REQUIRED WORK:
Copy the data below exactly, omitting any picture it contains.

DATA FOR PROCESSING section start

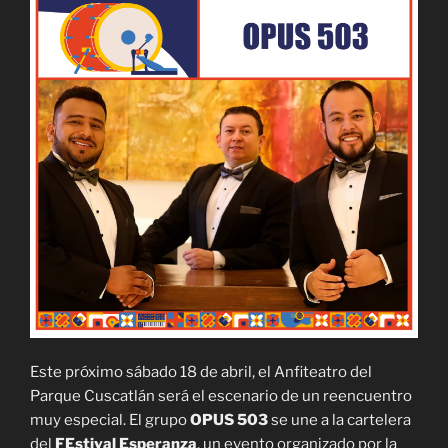
Este próximo sábado 18 de abril, el Anfiteatro del
Parque Cuscatlán será el escenario de un reencuentro
muy especial. El grupo
OPUS 503
se une a la cartelera
del
FEstival Esperanza
, un evento organizado por la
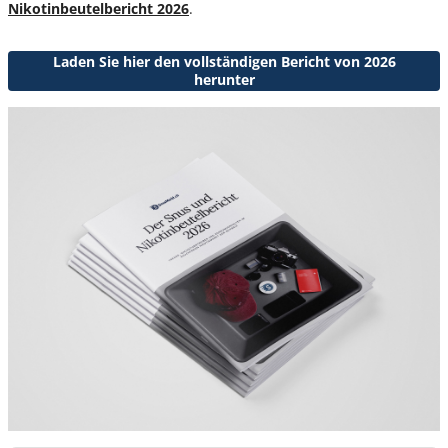
Nikotinbeutelbericht 2026
.
Laden Sie hier den vollständigen Bericht von 2026
herunter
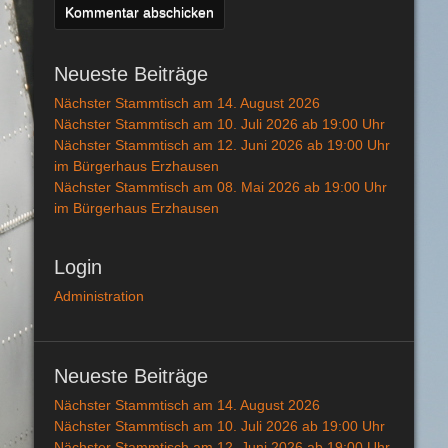
Neueste Beiträge
Nächster Stammtisch am 14. August 2026
Nächster Stammtisch am 10. Juli 2026 ab 19:00 Uhr
Nächster Stammtisch am 12. Juni 2026 ab 19:00 Uhr
im Bürgerhaus Erzhausen
Nächster Stammtisch am 08. Mai 2026 ab 19:00 Uhr
im Bürgerhaus Erzhausen
Login
Administration
Neueste Beiträge
Nächster Stammtisch am 14. August 2026
Nächster Stammtisch am 10. Juli 2026 ab 19:00 Uhr
Nächster Stammtisch am 12. Juni 2026 ab 19:00 Uhr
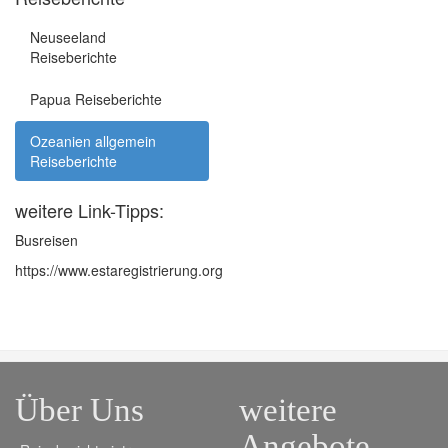
Neuseeland
Reiseberichte
Papua Reiseberichte
Ozeanien allgemein
Reiseberichte
weitere Link-Tipps:
Busreisen
https://www.estaregistrierung.org
Über Uns
weitere
Angebote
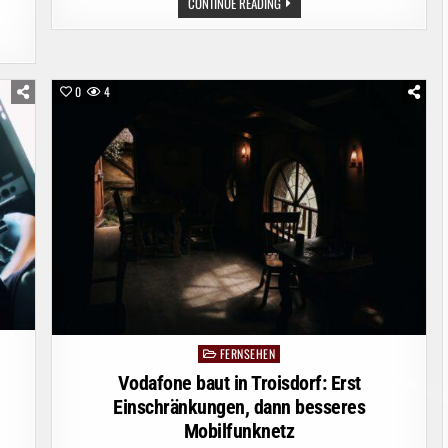
VODAFONE
CONTINUE READING
BAUT
IN
GERA:
ERST
EINSCHRÄNKUNGEN,
DANN
BESSERES
0
4
MOBILFUNKNETZ
FERNSEHEN
Posted
in
Vodafone baut in Troisdorf: Erst
Einschränkungen, dann besseres
Mobilfunknetz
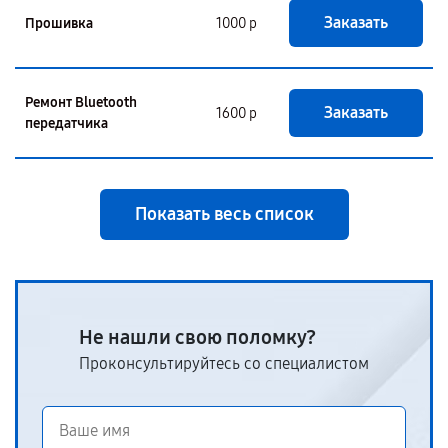
Заказать
Прошивка
1000 р
Ремонт Bluetooth
Заказать
1600 р
передатчика
Показать весь список
Не нашли свою поломку?
Проконсультируйтесь со специалистом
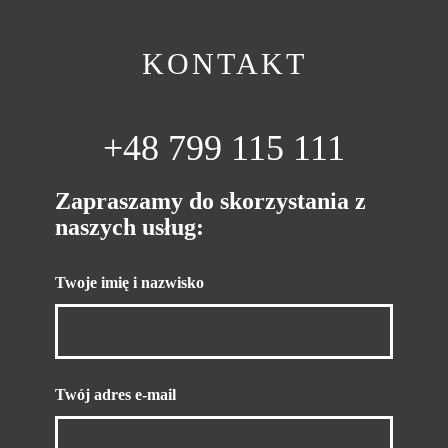
KONTAKT
+48 799 115 111
Zapraszamy do skorzystania z
naszych usług:
Twoje imię i nazwisko
Twój adres e-mail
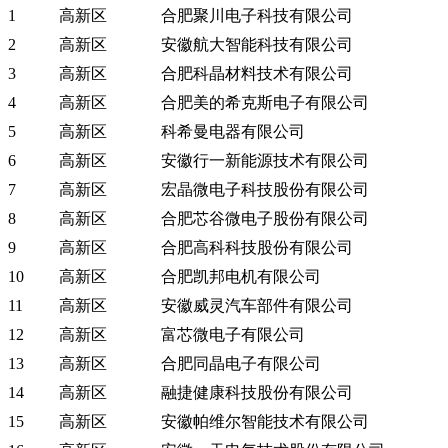
1
高新区
合肥聚川电子科技有限公司
2
高新区
安徽航大智能科技有限公司
3
高新区
合肥科晶材料技术有限公司
4
高新区
合肥美的希克斯电子有限公司
5
高新区
科希曼电器有限公司
6
高新区
安徽行一新能源技术有限公司
7
高新区
宏晶微电子科技股份有限公司
8
高新区
合肥芯谷微电子股份有限公司
9
高新区
合肥高科科技股份有限公司
10
高新区
合肥凯邦电机有限公司
11
高新区
安徽威灵汽车部件有限公司
12
高新区
富芯微电子有限公司
13
高新区
合肥同晶电子有限公司
14
高新区
融捷健康科技股份有限公司
15
高新区
安徽帕维尔智能技术有限公司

DATA FOR PROCESSING section end

OUTPUT BELOW:
Este próximo sábado 18 de abril, el Anfiteatro del
Parque Cuscatlán será el escenario de un reencuentro
muy especial. El grupo
OPUS 503
se une a la cartelera
del
FEstival Esperanza
, un evento organizado por la
Nikotinbeutelbericht 2026
.
Laden Sie hier den vollständigen Bericht von 2026
herunter
Neueste Beiträge
Nächster Stammtisch am 14. August 2026
Nächster Stammtisch am 10. Juli 2026 ab 19:00 Uhr
Nächster Stammtisch am 12. Juni 2026 ab 19:00 Uhr
im Bürgerhaus Erzhausen
Nächster Stammtisch am 08. Mai 2026 ab 19:00 Uhr
im Bürgerhaus Erzhausen
Login
Administration
Neueste Beiträge
Nächster Stammtisch am 14. August 2026
Nächster Stammtisch am 10. Juli 2026 ab 19:00 Uhr
Nächster Stammtisch am 12. Juni 2026 ab 19:00 Uhr
Neuseeland
Reiseberichte
Papua Reiseberichte
Ozeanien allgemein
Reiseberichte
weitere Link-Tipps:
Busreisen
https://www.estaregistrierung.org
Über Uns
weitere
Angebote
VODAFONE
CONTINUE READING
BAUT
IN
GERA:
ERST
EINSCHRÄNKUNGEN,
DANN
BESSERES
0
4
MOBILFUNKNETZ
FERNSEHEN
Posted
in
Vodafone baut in Troisdorf: Erst
Einschränkungen, dann besseres
Mobilfunknetz
Заказать
Прошивка
1000 р
Ремонт Bluetooth
Заказать
1600 р
передатчика
Показать весь список
Не нашли свою поломку?
Проконсультируйтесь со специалистом
KONTAKT
+48 799 115 111
Zapraszamy do skorzystania z
naszych usług:
Twoje imię i nazwisko
Twój adres e-mail
1
高新区
合肥聚川电子科技有限公司
2
高新区
安徽航大智能科技有限公司
3
高新区
合肥科晶材料技术有限公司
4
高新区
合肥美的希克斯电子有限公司
5
高新区
科希曼电器有限公司
6
高新区
安徽行一新能源技术有限公司
7
高新区
宏晶微电子科技股份有限公司
8
高新区
合肥芯谷微电子股份有限公司
9
高新区
合肥高科科技股份有限公司
10
高新区
合肥凯邦电机有限公司
11
高新区
安徽威灵汽车部件有限公司
12
高新区
富芯微电子有限公司
13
高新区
合肥同晶电子有限公司
14
高新区
融捷健康科技股份有限公司
15
高新区
安徽帕维尔智能技术有限公司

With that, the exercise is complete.